Only lines holding the word "Citation" are wanted. Copy them from the listing below.

**RECORD SET**
=== Section Start ===
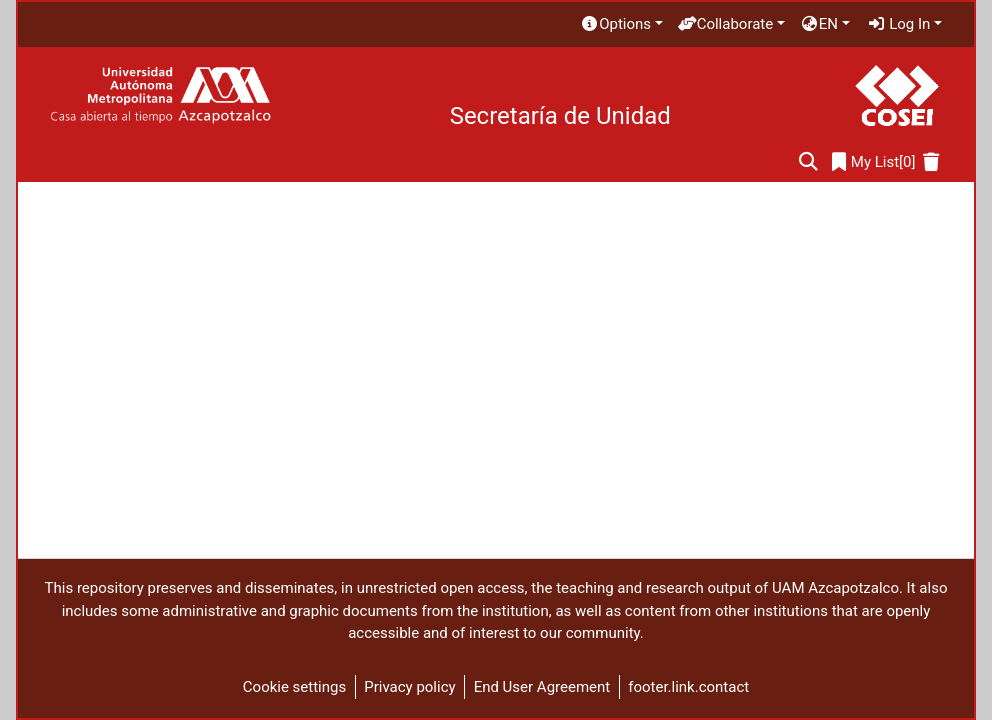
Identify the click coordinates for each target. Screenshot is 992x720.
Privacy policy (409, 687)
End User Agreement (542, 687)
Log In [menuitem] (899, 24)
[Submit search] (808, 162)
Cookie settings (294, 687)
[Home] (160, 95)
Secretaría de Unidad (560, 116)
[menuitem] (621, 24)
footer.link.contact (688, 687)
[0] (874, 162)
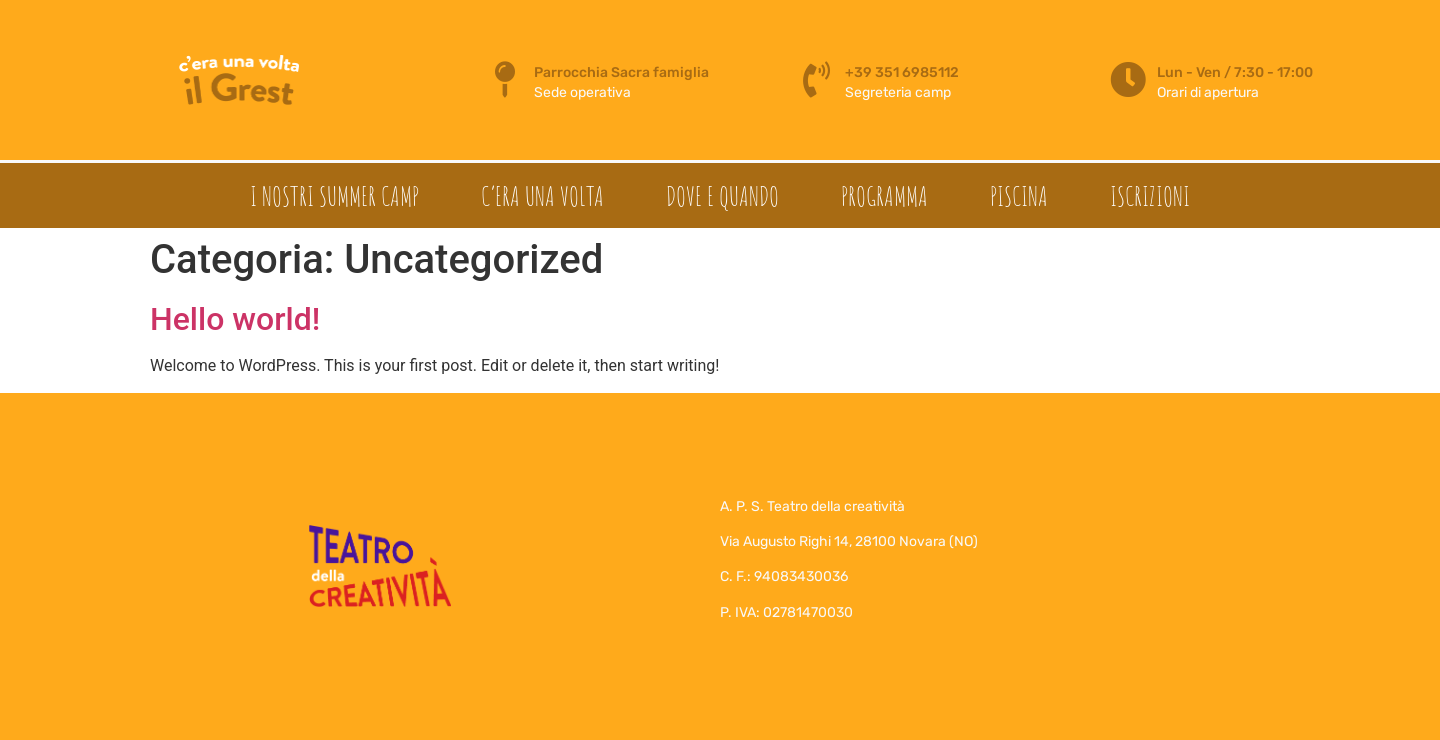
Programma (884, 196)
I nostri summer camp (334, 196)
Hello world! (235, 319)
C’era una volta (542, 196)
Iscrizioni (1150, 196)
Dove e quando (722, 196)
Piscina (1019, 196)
=== Section End ===
=== Section Start ===
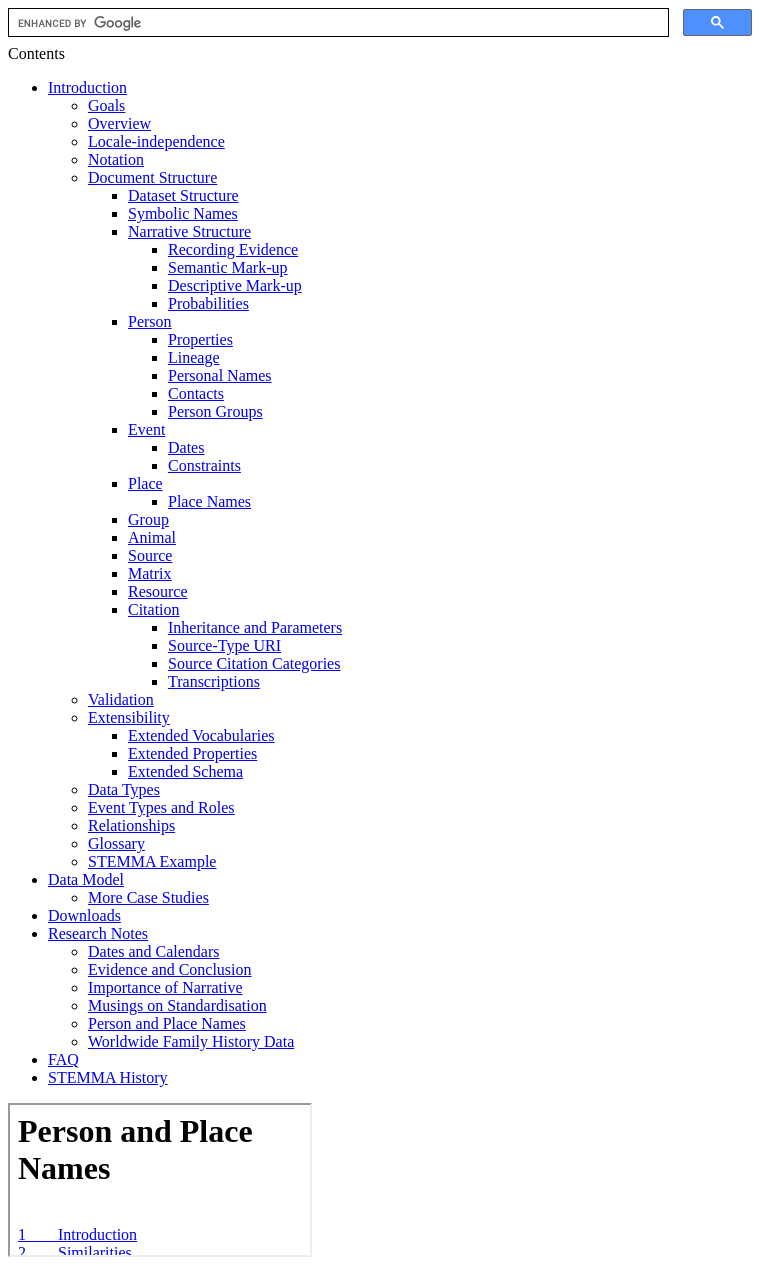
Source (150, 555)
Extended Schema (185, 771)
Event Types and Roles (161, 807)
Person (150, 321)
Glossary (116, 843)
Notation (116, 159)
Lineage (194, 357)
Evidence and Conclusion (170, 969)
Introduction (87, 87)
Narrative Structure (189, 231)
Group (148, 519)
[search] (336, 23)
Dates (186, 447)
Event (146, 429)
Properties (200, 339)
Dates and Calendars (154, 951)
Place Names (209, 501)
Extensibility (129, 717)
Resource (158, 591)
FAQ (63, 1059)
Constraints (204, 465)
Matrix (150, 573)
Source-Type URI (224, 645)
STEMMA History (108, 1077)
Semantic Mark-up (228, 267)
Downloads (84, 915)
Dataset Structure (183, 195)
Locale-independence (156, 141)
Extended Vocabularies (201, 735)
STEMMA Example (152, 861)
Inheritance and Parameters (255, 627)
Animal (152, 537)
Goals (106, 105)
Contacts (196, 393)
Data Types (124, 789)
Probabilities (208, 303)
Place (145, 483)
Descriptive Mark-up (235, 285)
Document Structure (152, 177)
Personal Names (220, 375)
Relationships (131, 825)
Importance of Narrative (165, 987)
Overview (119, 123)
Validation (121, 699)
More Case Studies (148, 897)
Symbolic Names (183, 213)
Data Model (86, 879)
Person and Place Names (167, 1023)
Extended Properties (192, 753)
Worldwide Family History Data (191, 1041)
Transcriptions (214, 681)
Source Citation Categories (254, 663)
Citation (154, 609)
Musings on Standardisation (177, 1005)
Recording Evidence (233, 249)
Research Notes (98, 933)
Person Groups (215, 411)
=== Section End ===
**ANSWER SPACE**
Source Citation Categories (254, 663)
Citation (154, 609)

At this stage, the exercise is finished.